蟇股とは、2本の水平材の間にあり、建物の構造上意味のあるものでした。
ところが、本来の意味が忘れ去られ、装飾の施される場所となりました。
蟇=カエル、つまりカエルの股のような形をしているので蟇股と呼んでいます。
内側をくりぬいていないものを板蟇股、くりぬいてあるものを透 蟇股(すかしかえるまた)といいます。一般的にくりぬいていないほうが古いといわれていますが、 もちろん例外もあります。
写真(金沢市 専光寺)を御覧のように、これは板蟇股なのですが、内側が 物寂しいです。ですので装飾が施されるようになったと考えられます。最初は 内側に落ち着くように、しかも地味な装飾だったようです。

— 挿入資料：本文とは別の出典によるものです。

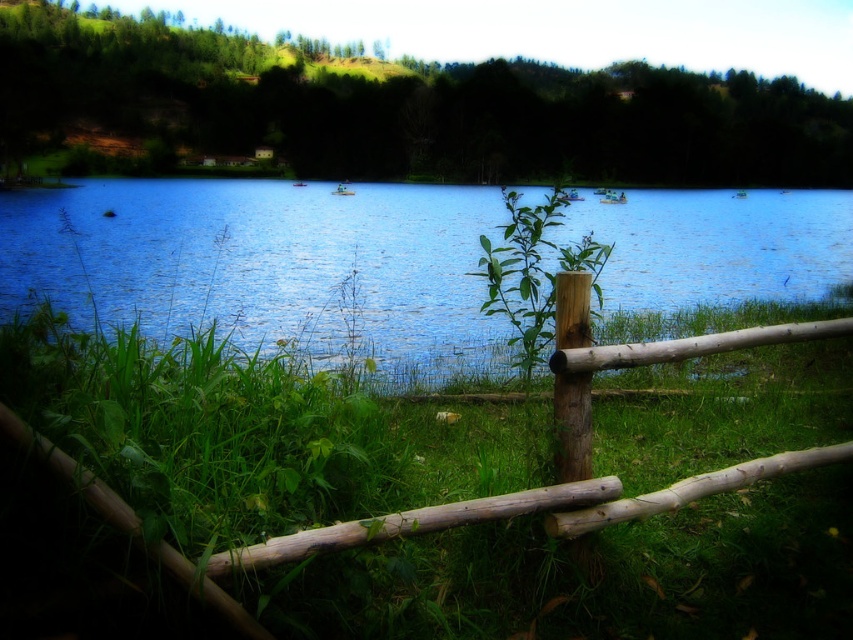 Does point (364, 593) come behind point (461, 314)?

That is False.

Who is positioned more to the right, green rough grass at lower center or blue water at center?

blue water at center

Find the location of a particular element. This screenshot has width=853, height=640. green rough grass at lower center is located at coordinates (251, 435).

Between point (413, 250) and point (554, 276), which one is positioned behind?

Point (413, 250)

Does blue water at center have a greater height compared to green leafy plant at center?

Yes, blue water at center is taller than green leafy plant at center.

Locate an element on the screen. Image resolution: width=853 pixels, height=640 pixels. blue water at center is located at coordinates (267, 266).

Identify the location of blue water at center. This screenshot has height=640, width=853. (267, 266).

Between green rough grass at lower center and green leafy plant at center, which one is positioned lower?

green rough grass at lower center is lower down.

Does green rough grass at lower center appear on the right side of green leafy plant at center?

In fact, green rough grass at lower center is to the left of green leafy plant at center.

Who is more distant from viewer, (x=364, y=598) or (x=549, y=330)?

The point (x=549, y=330) is more distant.

The image size is (853, 640). In order to click on green rough grass at lower center in this screenshot , I will do `click(251, 435)`.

ところが、桃山時代になると状勢が変わってきました。内側いっぱいに彫刻を施す
ようになりました。動物・霊獣など躍動的なものも多数出てきたのがこの時期。
もちろん、彩色もします。ただただ驚くばかりの姿です。
写真は京都市北野天満宮拝殿の蟇股。龍ですが、もう蟇股の外に出そうです。
江戸時代中期以降になると、その度は過激になり、ついに蟇股の外に彫刻が出ました。 しかも、蟇股には何も彫刻をせずに、蟇股につける形で装飾が行われました。 先ほどの板蟇股、実は彫刻が置いてあったようです。これも専光寺の写真ですが、 彫刻がはみ出ています。彫刻が確認できなかったのは、先ほどのモノのみです。
以上、駆け足で蟇股を紹介してきました。 蟇股のあるところ、必ずといっていいほど彫刻が施してあるので、是非とも御覧下さい。